The first value in column [0] is sex (M = -1, F = +1). Column [1] is age, normalized by dividing by 100. Columns [2,3,4] is city one-hot encoded (anaheim, boulder, concord). Column [5] is annual income, divided by $100,000, and is the value to predict. Columns [6,7,8] is job-type (mgmt, supp, tech).

I designed an 8-(10-10)-1 neural network. I used glorot_uniform() weight initialization with zero-bias initialization. I used tanh() activation on the two hidden layers, and no activation (aka Identity activation) on the single output node.

For training, I used Adam optimization with an initial learning rate of 0.01 along with a batch size of 10. I used mean squared error for the loss function.

For regression problems you must define a custom accuracy() function. My accuracy() function counts an income prediction as correct if it’s within 10% of the true income. I implemented two accuracy() functions. The first version iterates through one data item at a time. This is slow but useful to examine results. The second version feeds all data to the model at the same time. This is faster but more opaque.

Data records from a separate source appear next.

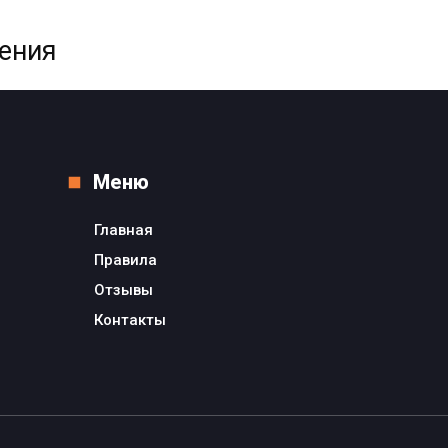
жения
Меню
Главная
Правила
Отзывы
Контакты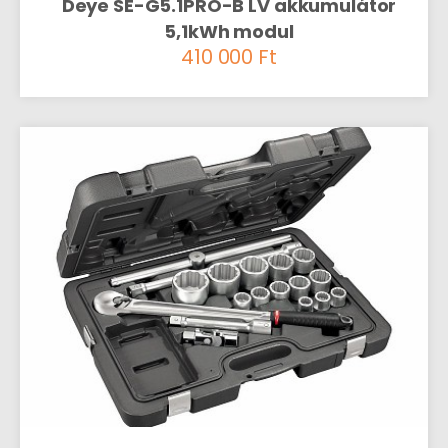
Deye SE-G5.1PRO-B LV akkumulátor
5,1kWh modul
410 000
Ft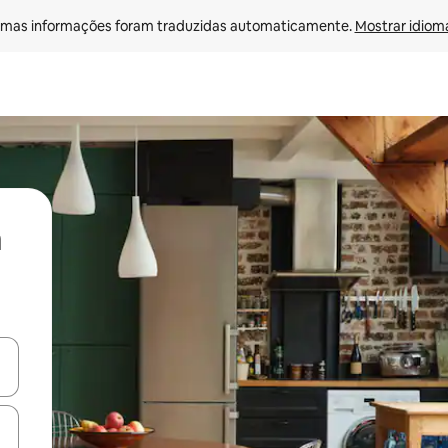
mas informações foram traduzidas automaticamente. 
Mostrar idioma
ore-os usando as seta para cima e para baixo do teclado ou tocando e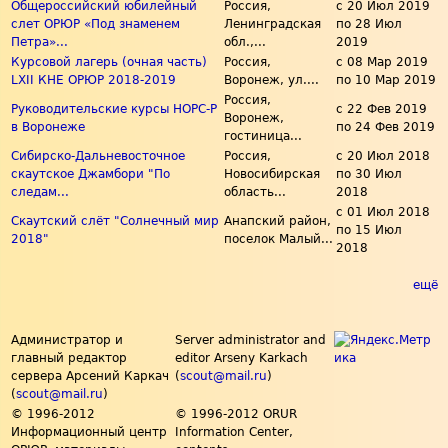
Общероссийский юбилейный
Россия,
с
20 Июл 2019
слет ОРЮР «Под знаменем
Ленинградская
по
28 Июл
Петра»...
обл.,...
2019
Курсовой лагерь (очная часть)
Россия,
с
08 Мар 2019
LXII КНЕ ОРЮР 2018-2019
Воронеж, ул....
по
10 Мар 2019
Россия,
Руководительские курсы НОРС-Р
с
22 Фев 2019
Воронеж,
в Воронеже
по
24 Фев 2019
гостиница...
Сибирско-Дальневосточное
Россия,
с
20 Июл 2018
скаутское Джамбори "По
Новосибирская
по
30 Июл
следам...
область...
2018
с
01 Июл 2018
Скаутский слёт "Солнечный мир
Анапский район,
по
15 Июл
2018"
поселок Малый...
2018
ещё
Администратор и
Server administrator and
главный редактор
editor Arseny Karkach
сервера Арсений Каркач
(
scout@mail.ru
)
(
scout@mail.ru
)
© 1996-2012
© 1996-2012 ORUR
Информационный центр
Information Center,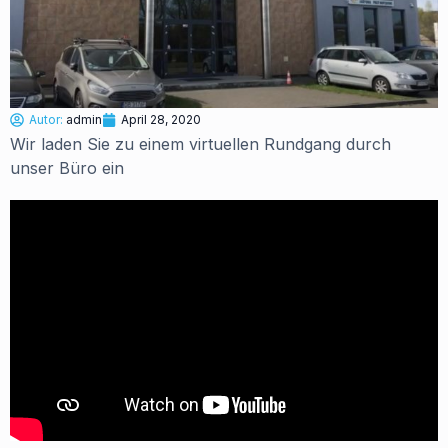
Autor:
admin
April 28, 2020
Wir laden Sie zu einem virtuellen Rundgang durch
unser Büro ein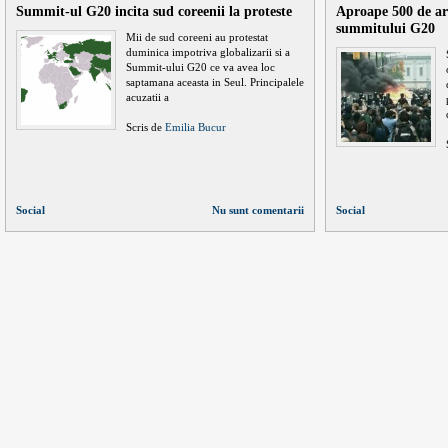
Summit-ul G20 incita sud coreenii la proteste
Aproape 500 de are
summitului G20
Mii de sud coreeni au protestat
duminica impotriva globalizarii si a
Summit-ului G20 ce va avea loc
saptamana aceasta in Seul. Principalele
acuzatii a
Scris de
Emilia Bucur
Social
Nu sunt comentarii
Social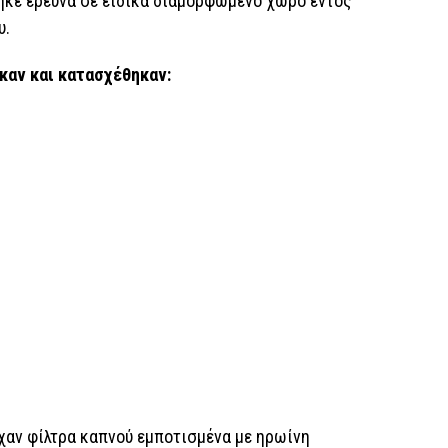
κε έρευνα σε ειδικά διαμορφωμένο χώρο εντός
υ.
καν και κατασχέθηκαν:
ίχαν φίλτρα καπνού εμποτισμένα με ηρωίνη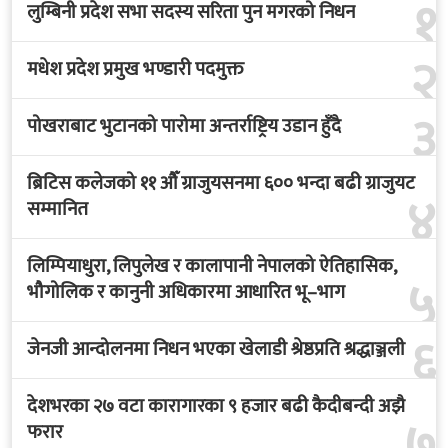
१
लुम्बिनी प्रदेश सभा सदस्य सरिता पुन मगरको निधन
२
मधेश प्रदेश प्रमुख भण्डारी पदमुक्त
३
पोखराबाट भुटानको पारोमा अन्तर्राष्ट्रिय उडान हुँदै
ब्रिटिस कलेजको ११ औँ ग्राजुयसनमा ६०० भन्दा बढी ग्राजुयट
४
सम्मानित
लिम्पियाधुरा, लिपुलेख र कालापानी नेपालको ऐतिहासिक,
५
भौगोलिक र कानुनी अधिकारमा आधारित भू–भाग
६
जेनजी आन्दोलनमा निधन भएका खेलाडी श्रेष्ठप्रति श्रद्धाञ्जली
देशभरका २७ वटा कारागारका ९ हजार बढी कैदीबन्दी अझै
७
फरार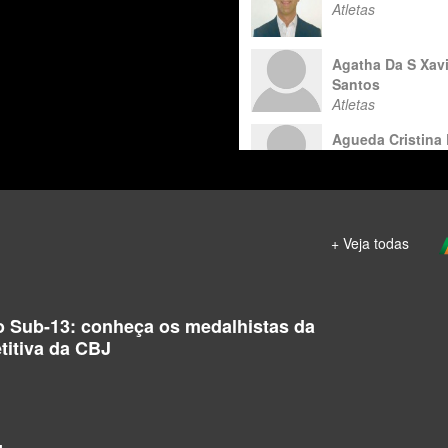
Atletas
Agatha Da S Xav
Santos
Atletas
Agueda Cristina
Arruda Silva
Atletas
Alcione Pessoa 
Atletas
+ Veja todas
Alexandre Rocha
Atletas
o Sub-13: conheça os medalhistas da
titiva da CBJ
Alexsander Gom
Silva
Atletas
Alice Bittencourt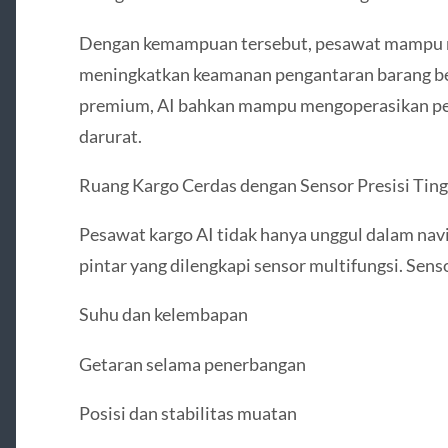
Dengan kemampuan tersebut, pesawat mampu m
meningkatkan keamanan pengantaran barang ber
premium, AI bahkan mampu mengoperasikan pes
darurat.
Ruang Kargo Cerdas dengan Sensor Presisi Ting
Pesawat kargo AI tidak hanya unggul dalam navig
pintar yang dilengkapi sensor multifungsi. Se
Suhu dan kelembapan
Getaran selama penerbangan
Posisi dan stabilitas muatan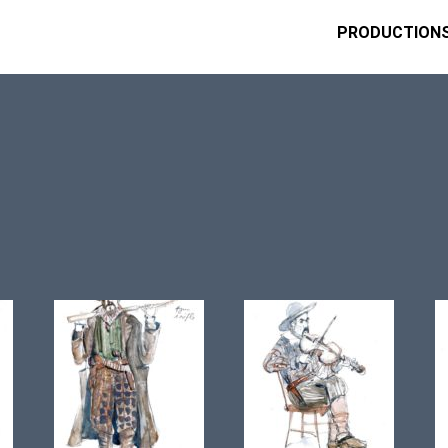
PRODUCTION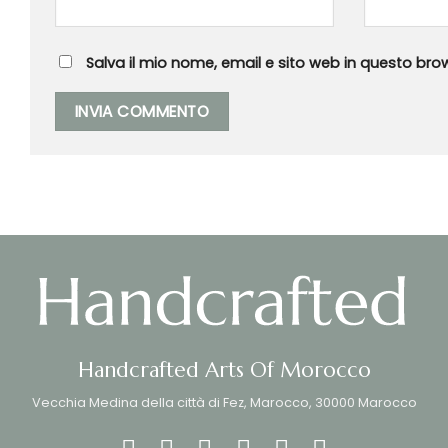
Salva il mio nome, email e sito web in questo br
Handcrafted Arts Of Morocco
Vecchia Medina della città di Fez, Marocco, 30000 Marocco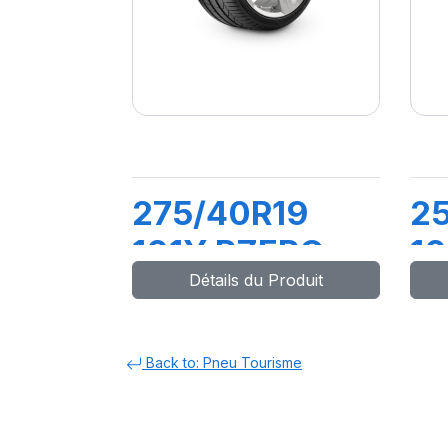
275/40R19
2
101Y PZERO
1
Détails du Produit
(MO)
PZ
Back to: Pneu Tourisme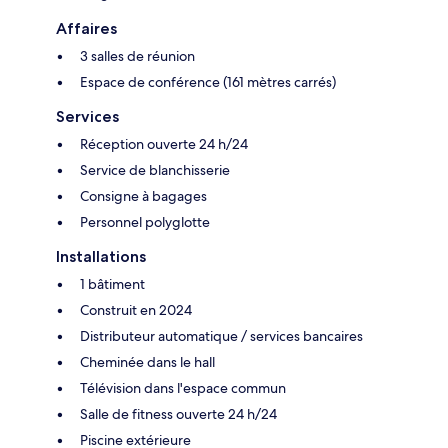
Affaires
3 salles de réunion
Espace de conférence (161 mètres carrés)
Services
Réception ouverte 24 h/24
Service de blanchisserie
Consigne à bagages
Personnel polyglotte
Installations
1 bâtiment
Construit en 2024
Distributeur automatique / services bancaires
Cheminée dans le hall
Télévision dans l'espace commun
Salle de fitness ouverte 24 h/24
Piscine extérieure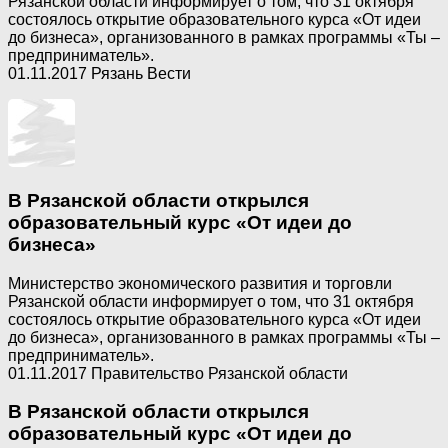
Рязанской области информирует о том, что 31 октября
состоялось открытие образовательного курса «От идеи
до бизнеса», организованного в рамках программы «Ты –
предприниматель».
01.11.2017 Рязань Вести
В Рязанской области открылся
образовательный курс «От идеи до
бизнеса»
Министерство экономического развития и торговли
Рязанской области информирует о том, что 31 октября
состоялось открытие образовательного курса «От идеи
до бизнеса», организованного в рамках программы «Ты –
предприниматель».
01.11.2017 Правительство Рязанской области
В Рязанской области открылся
образовательный курс «От идеи до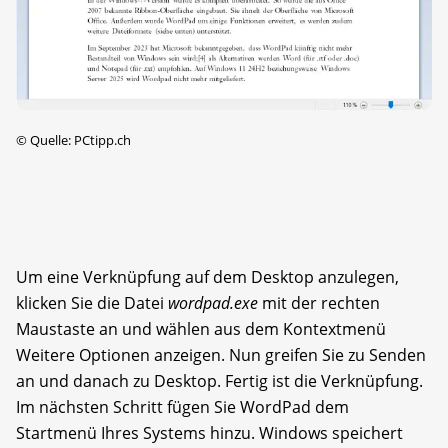
©
Quelle: PCtipp.ch
Um eine Verknüpfung auf dem Desktop anzulegen,
klicken Sie die Datei
wordpad.exe
mit der rechten
Maustaste an und wählen aus dem Kontextmenü
Weitere Optionen anzeigen. Nun greifen Sie zu Senden
an und danach zu Desktop. Fertig ist die Verknüpfung.
Im nächsten Schritt fügen Sie WordPad dem
Startmenü Ihres Systems hinzu. Windows speichert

*There’s a strong correlation between a person’s job and their income. Here are three people who have interesting jobs.*

Left: According to the BBC, Alan Moore is a “writer, wizard, mall Santa, and Rasputin impersonator”. Impressive.

Center: According to the Food Network TV company, Richard Scheuerman is a “shredded cheese authority”. OK.

*Right: The BBC broadcast an interview with Andrew Drinkwater, from the “Water Research Centre”. He was meant to have that job.*

Demo code. Replace “lt”, “gt”, “lte”, “gte” with Boolean operator symbols. My lame blog editor chokes on symbols. For the training and test data, see my post at https://jamesmccaffrey.wordpress.com/2022/05/23/regression-employee-income-using-pytorch-1-10-on-windows-11/ where I did the same problem using PyTorch.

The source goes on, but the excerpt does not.